= Fire (Rodgers novel) =

1990 novel by Alan Rodgers

Fire is an apocalyptic science fiction/horror novel by Alan Rodgers, published in 1990 as an original paperback from Bantam Books. It was reprinted by specialty publisher Wildside Press in 2000.

==Plot summary==
Fundamentalist Christian American President, Paul Green, is unhinged by the accidental death of his wife while she was vacationing in the Soviet Union. President Green attempts to provoke a nuclear war in order to usher in Armageddon and the Rapture. The expected nuclear holocaust does not occur. Both the US and Soviet arsenals malfunction and American Armed Forces refuse to obey Green's commands. One bomb goes off in Kansas City.

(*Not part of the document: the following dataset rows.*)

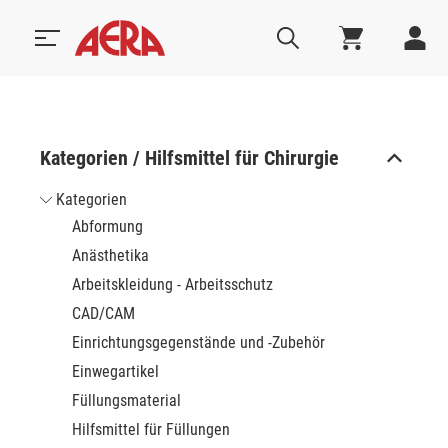
Kategorien / Hilfsmittel für Chirurgie
Kategorien
Abformung
Anästhetika
Arbeitskleidung - Arbeitsschutz
CAD/CAM
Einrichtungsgegenstände und -Zubehör
Einwegartikel
Füllungsmaterial
Hilfsmittel für Füllungen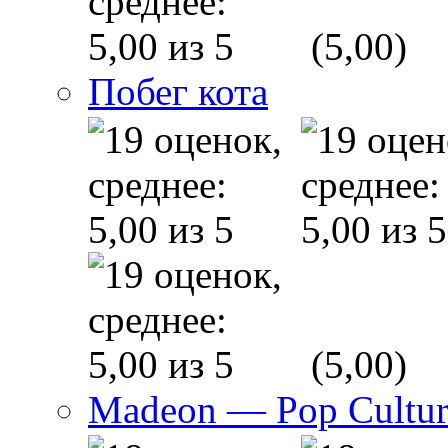
(5,00)
Побег кота
(5,00)
Madeon — Pop Culture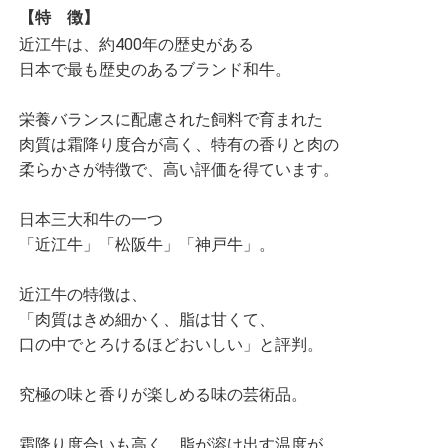
【特 徴】
近江牛は、約400年の歴史がある
日本で最も歴史のあるブランド和牛。
栄養バランスに配慮された飼料で育まれた
肉質は霜降り度合が高く、特有の香りと肉の
柔らかさが特徴で、高い評価を得ています。
日本三大和牛の一つ
「近江牛」「松阪牛」「神戸牛」。
近江牛の特徴は、
「肉質はきめ細かく、脂は甘くて、
口の中でとろけるほどおいしい」と評判。
究極の味と香りが楽しめる味の芸術品。
霜降り度合いも高く、脂が溶け出す温度が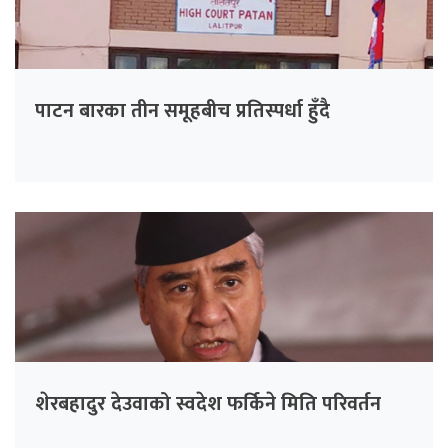
पाटन बारका तीन समूहबीच प्रतिस्पर्धा हुँदै
शेरबहादुर देउवाको स्वदेश फर्किने मिति परिवर्तन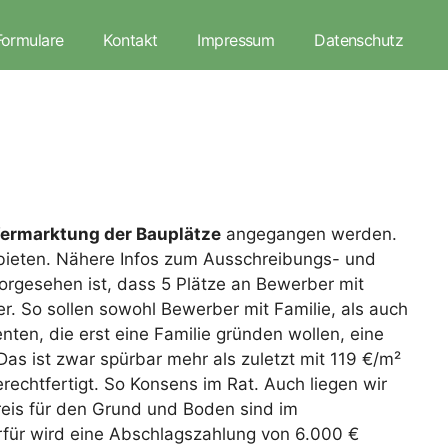
Formulare
Kontakt
Impressum
Datenschutz
ermarktung der Bauplätze
angegangen werden.
bieten. Nähere Infos zum Ausschreibungs- und
rgesehen ist, dass 5 Plätze an Bewerber mit
. So sollen sowohl Bewerber mit Familie, als auch
ten, die erst eine Familie gründen wollen, eine
as ist zwar spürbar mehr als zuletzt mit 119 €/m²
rechtfertigt. So Konsens im Rat. Auch liegen wir
reis für den Grund und Boden sind im
für wird eine Abschlagszahlung von 6.000 €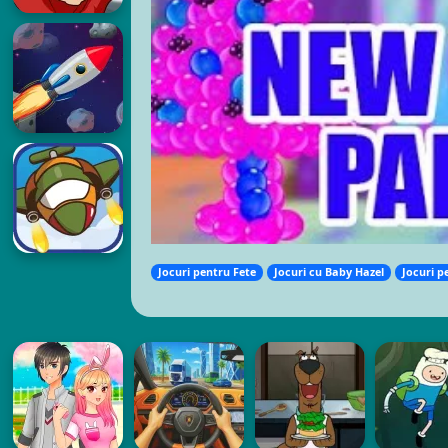
Jocuri pentru Fete
Jocuri cu Baby Hazel
Jocuri p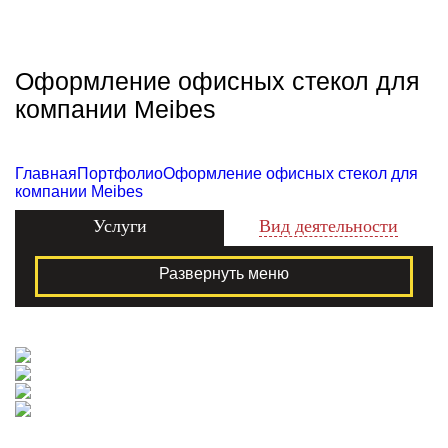
Zecho -
наружная
реклама
Оформление офисных стекол для
компании Meibes
Главная
Портфолио
Оформление офисных стекол для
компании Meibes
Услуги
Вид деятельности
Развернуть меню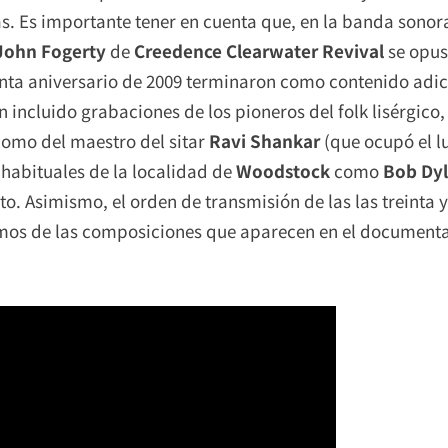
s. Es importante tener en cuenta que, en la banda sonora
John Fogerty
de
Creedence Clearwater Revival
se opus
arenta aniversario de 2009 terminaron como contenido adic
n incluido grabaciones de los pioneros del folk lisérgico
 como del maestro del sitar
Ravi Shankar
(que ocupó el lu
, habituales de la localidad de
Woodstock
como
Bob Dy
nto. Asimismo, el orden de transmisión de las las treinta 
emos de las composiciones que aparecen en el documenta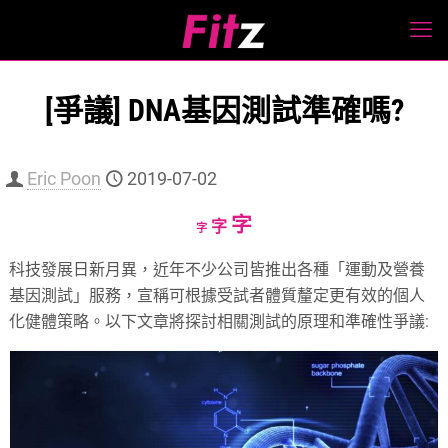
[爭議] DNA基因測試準確嗎?
Eric Poon
2019-07-02
Increase
字
Reset
Decrease
字
字
font
font
font
科技發展日新月異，近年不少公司皆推出各種「運動及營養
size.
size.
size.
基因測試」服務，宣稱可根據受試者體質釐定更有效的個人
化健體策略。以下文章將探討相關測試的原理和準確性爭議: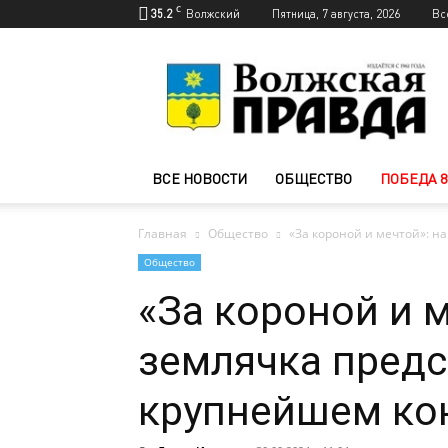
C
35.2
Волжский
Пятница, 7 августа, 2026
Вс
Новости
Волжского
—
Волжская
правда
ВСЕ НОВОСТИ
ОБЩЕСТВО
ПОБЕДА 8
Главная
Общество
«За короной и мечтой»: н
Общество
«За короной и 
землячка предс
крупнейшем ко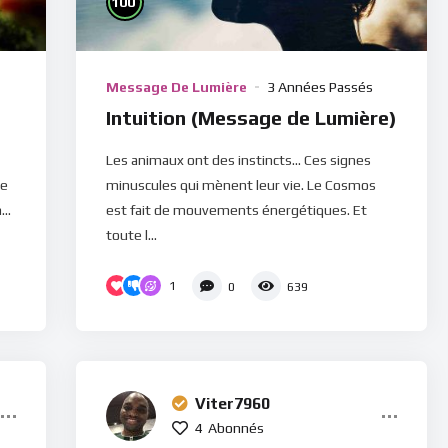
100
Message De Lumière
3 Années Passés
Intuition (Message de Lumière)
Les animaux ont des instincts... Ces signes
ce
minuscules qui mènent leur vie. Le Cosmos
..
est fait de mouvements énergétiques. Et
toute l...
1
0
639
Viter7960
4
Abonnés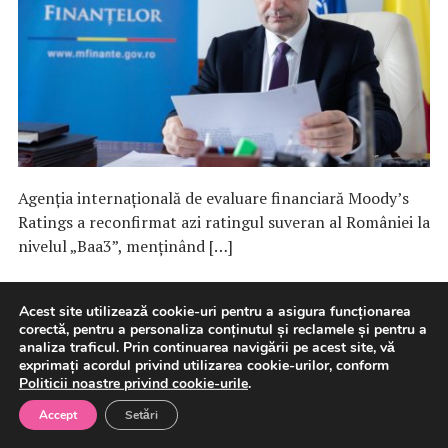
Agenția internațională de evaluare financiară Moody’s
Ratings a reconfirmat azi ratingul suveran al României la
nivelul „Baa3”, menținând […]
8 august 2026
Macroeconomie
Acest site utilizează cookie-uri pentru a asigura funcționarea
corectă, pentru a personaliza conținutul și reclamele și pentru a
analiza traficul. Prin continuarea navigării pe acest site, vă
exprimați acordul privind utilizarea cookie-urilor, conform
Politicii noastre privind cookie-urile
.
Ministerul Energiei anunţă că a
Accept
Setări
emis o alertă timpurie către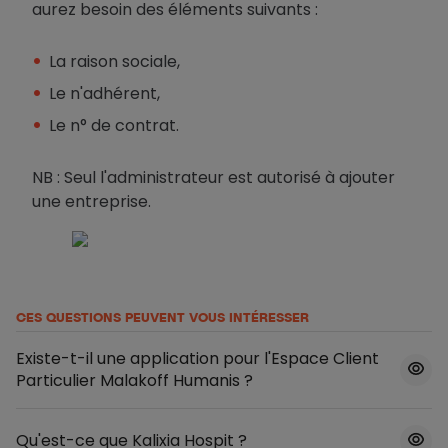
aurez besoin des éléments suivants :
La raison sociale,
Le n'adhérent,
Le n° de contrat.
NB : Seul l'administrateur est autorisé à ajouter
une entreprise.
CES QUESTIONS PEUVENT VOUS INTÉRESSER
Existe-t-il une application pour l'Espace Client
Particulier Malakoff Humanis ?
Qu'est-ce que Kalixia Hospit ?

Meanwhile, a genetic engineering research facility has developed a strain of bacteria that can reanimate fossilized tissues from DNA. A bomb explosion at the facility spreads the bacteria into the area around the facility, animating a dead dog. The ashes of a fossil trilobite are also reanimated, then incinerated, by the head researcher. The Researcher had left the facility with the vial containing the ashes, and died in a fire, with the ashes having been poured on his body by an angry drug addict who mistook the vial for drugs. This results in the spreading of the bacterial infection to a second epicenter. The bacteria turns out to be immune to fire.

==Reception==
Graham Masterton and J. Michael Straczynski both praised the book at the time of publication, with Straczynski describing it as a mix of "Biblical prophecies, high-tech, and ancient horrors".